O addirittura avrebbero utilizzato una nuovissima applicazione del cellulare del rosso, una di quelle apparentemente inutili che però ti analizza la montagna e ti mostra i sentieri meno pericolosi, mostrandoti i crepacci, rammentandoti di marciare legato al compagno verso la parete, un’applicazione tanto specialistica quanto costosa che lui avrebbe avuto, perché gli piacevano molto le cose superflue, e in quel caso gli avrebbero salvato la vita, sarebbero rimasti al caldo del rifugio o avrebbero scelto un’altra strada per la parete del bianco in quella notte di trent’anni fa.

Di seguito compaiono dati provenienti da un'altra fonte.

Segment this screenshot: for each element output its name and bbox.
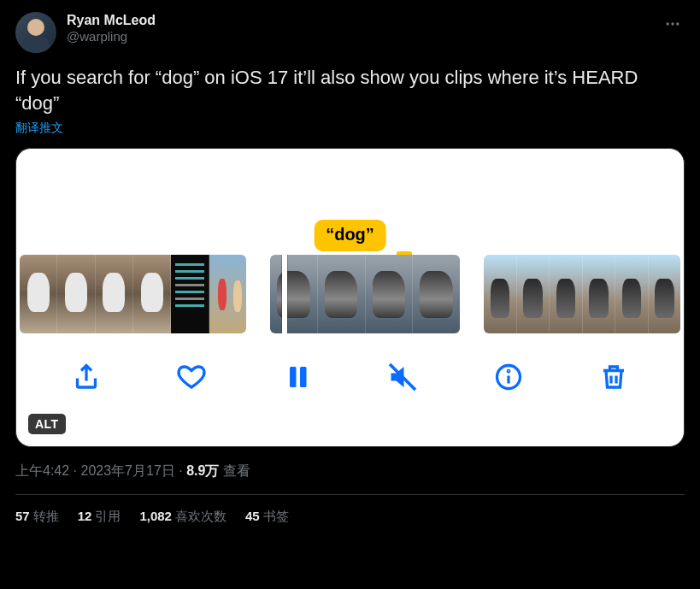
bookmarks-stat[interactable]: 45书签 [245,509,289,525]
author-display-name: Ryan McLeod [67,12,650,29]
likes-stat[interactable]: 1,082喜欢次数 [139,509,226,525]
svg-point-1 [671,22,674,25]
clip-group-3[interactable] [484,255,680,333]
media-top-area: “dog” [16,149,684,255]
video-frame [318,255,366,333]
pause-icon[interactable] [275,355,320,399]
alt-badge[interactable]: ALT [28,414,66,434]
svg-point-2 [676,22,679,25]
video-frame [649,255,681,333]
trash-icon[interactable] [591,355,636,399]
more-options-icon[interactable] [661,12,685,39]
tweet-container: Ryan McLeod @warpling If you search for … [0,0,700,525]
mute-icon[interactable] [380,355,425,399]
share-icon[interactable] [64,355,109,399]
clip-group-2[interactable] [270,255,460,333]
video-frame [517,255,550,333]
author-block[interactable]: Ryan McLeod @warpling [67,12,650,45]
media-card[interactable]: “dog” [15,148,685,447]
tweet-date[interactable]: 2023年7月17日 [80,463,174,478]
video-frame [20,255,57,333]
video-frame [583,255,616,333]
tweet-time[interactable]: 上午4:42 [15,463,69,478]
tweet-text: If you search for “dog” on iOS 17 it’ll … [15,65,685,115]
video-frame [615,255,649,333]
video-frame [413,255,460,333]
search-term-bubble: “dog” [314,220,386,251]
video-timeline[interactable] [16,255,684,333]
video-frame [270,255,318,333]
author-handle: @warpling [67,29,650,45]
views-count: 8.9万 [186,463,219,478]
clip-group-1[interactable] [20,255,246,333]
svg-point-0 [667,22,669,25]
svg-point-8 [508,371,509,373]
media-toolbar [16,333,684,421]
engagement-row: 57转推 12引用 1,082喜欢次数 45书签 [15,495,685,525]
svg-rect-3 [290,367,297,387]
retweets-stat[interactable]: 57转推 [15,509,59,525]
tweet-meta: 上午4:42 · 2023年7月17日 · 8.9万 查看 [15,462,685,480]
video-frame [366,255,414,333]
translate-link[interactable]: 翻译推文 [15,121,63,136]
avatar[interactable] [15,12,56,53]
video-frame [171,255,209,333]
quotes-stat[interactable]: 12引用 [78,509,121,525]
video-frame [133,255,171,333]
info-icon[interactable] [486,355,531,399]
video-frame [209,255,246,333]
playhead[interactable] [282,255,287,333]
svg-rect-4 [300,367,307,387]
heart-icon[interactable] [169,355,214,399]
tweet-header: Ryan McLeod @warpling [15,12,685,53]
video-frame [484,255,517,333]
views-label: 查看 [223,463,250,478]
video-frame [57,255,95,333]
video-frame [96,255,133,333]
video-frame [550,255,583,333]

In quell’anno il cellulare forse era solo un’idea in testa a qualche giovane americano brufoloso, o forse era solo un’idea per un romanzo di fantascienza.
Allora saltavano ancora i treni e il terrorismo andava per la maggiore nel nostro paese.
Il futuro mi è venuto incontro e rimango qui nella mia navicella tecnologica mentre tutti mi scivolano intorno, e mi attraversano, senza una reale interazione, senza una effettiva coscienza.
Loro invece, i ragazzi, rimangono là nel buio di quella notte, senza avere potuto contaminarsi del nostro nulla e mi rendo conto solo ora che sono molto più vivi di noi.